Wrong results on CUDA

HfCloud · March 18, 2024, 3:23pm

Hi, I compiled pytorch1.13.1, built with CUDA (CUDA11.6)，When I ran this code on the machine where pytorch was compiled, it worked properly, but when I put the compiled pytorch on another machine, (it was confirmed that torch.caua.is_available () is True), and I found wrong results on CUDA, as the following figure:

I used ldd and patchelf to make sure all the dependencies were bundled and migrated to the new machine. Is there anything that could be causing this problem, I have some knowledge of the PyTorch source code and need some ideas to figure this out.

ptrblck · March 18, 2024, 9:53pm

What’s the difference between the two machines? Are they using the same GPUs or from the same GPU family?

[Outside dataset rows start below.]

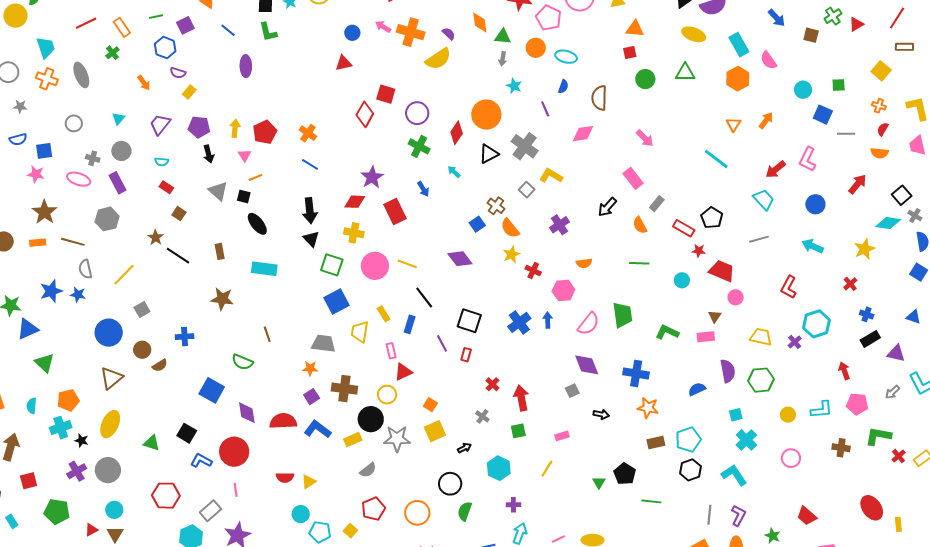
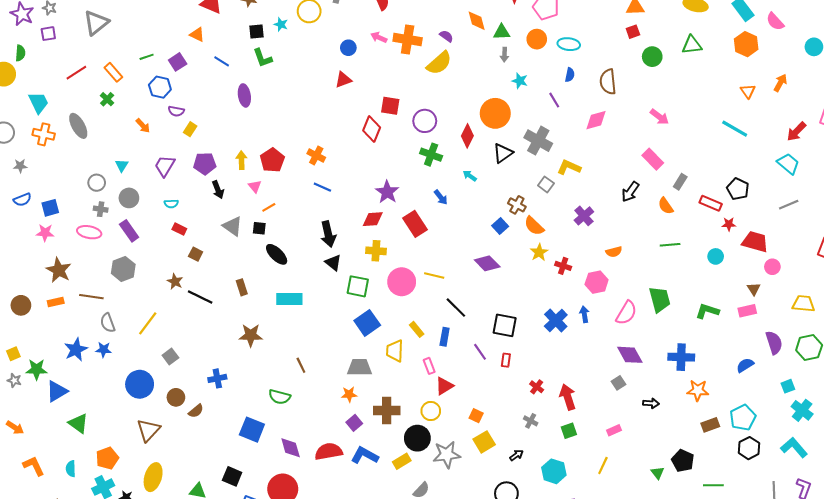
gray circle: (74, 123) -> (97, 183), moved

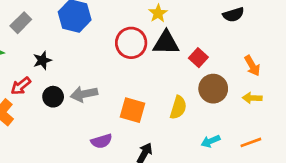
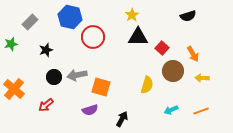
red circle: (131, 43) -> (93, 37), moved
orange arrow: (252, 66) -> (193, 54), moved
red arrow: (21, 86) -> (46, 105), moved
orange square: (132, 110) -> (101, 87), moved

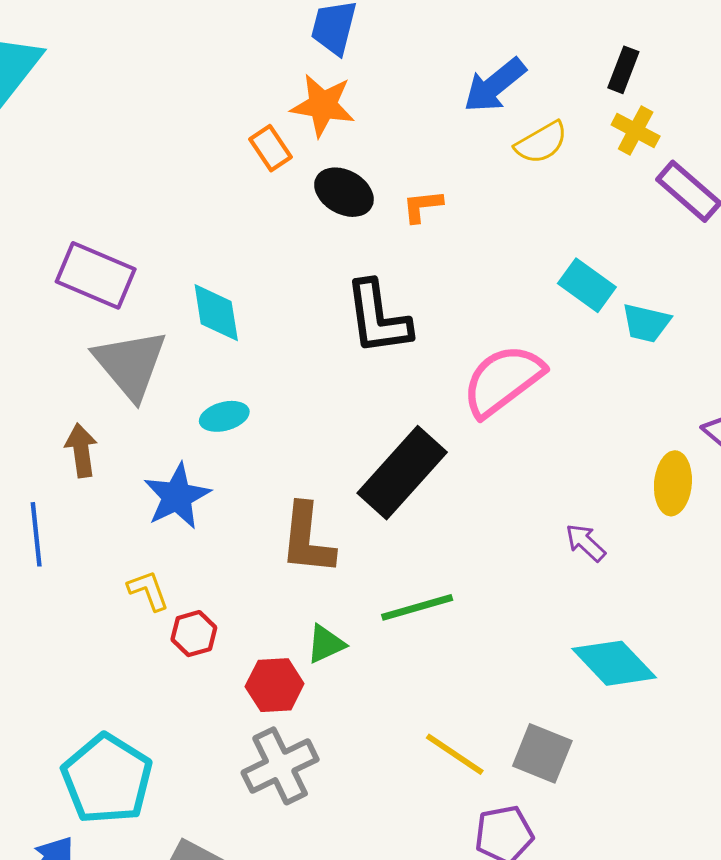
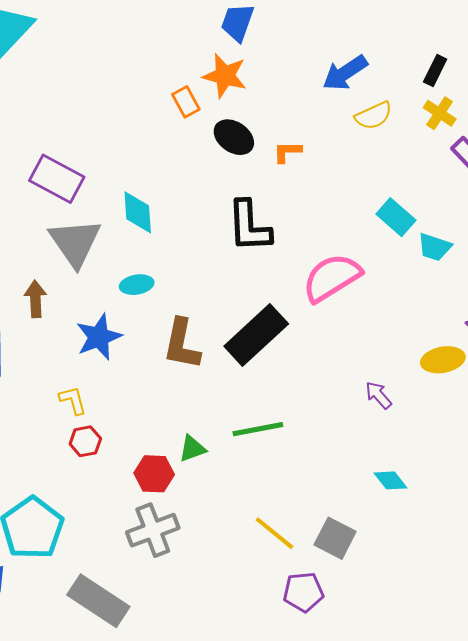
yellow ellipse: (673, 483) -> (443, 360), turned 69
brown L-shape: (307, 539) -> (182, 344), moved
red hexagon: (194, 634) -> (85, 441), moved
cyan diamond: (614, 663) -> (391, 480), size x0.6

HfCloud · March 19, 2024, 1:51am

Thanks for your reply and reminder. The pytorch was compiled in a docker container which was installed ubuntu 20.04 and cuda toolkit 11.6, and it worked properly (results are corret) on ArchLinux-latest(the docker container also runs on it) with 2 RTX 8000 GPUs, Nvidia driver version is 535.113.01.
The another machine which got wrong results is installed ubuntu 22.04, with an A100 80G GPU, Nvidia driver version is 535.154.05.
That’s a weird question.

I’m also trying to switch to the v1.13.1 binary library I downloaded from the official website(pytorch.org), because I notice that on the “another machine” official pytorch1.13.1 (installed by conda) can give correct results. but both pre-cxx11-abi version and cxx11-abi will cause tons of linking error(both g++ and clang++). (While windows version works fine with msvc toolchain)

HfCloud · March 19, 2024, 1:54am

All operations will result in 0, not only ones, add.

ptrblck · March 19, 2024, 11:01pm

I don’t know if you are building PyTorch from source, but it seems installing the binaries works:

so I would assume your build creates binaries which are somehow broken? Did you check the expected compute capabilities are supported?

HfCloud · March 20, 2024, 2:12am

Well, I embeded python interpreter into my application, and maked use of both libTorch and PyTorch. Official version 1.13.1 cxx11-abi libtorch dynamic libraries are not compatible with pytorch1.13.1’s _C.cpython-310-x86_64-linux-gnu.so. (Because official pytorch usees pre-cxx11 abi), so I have to compile pytorch myself.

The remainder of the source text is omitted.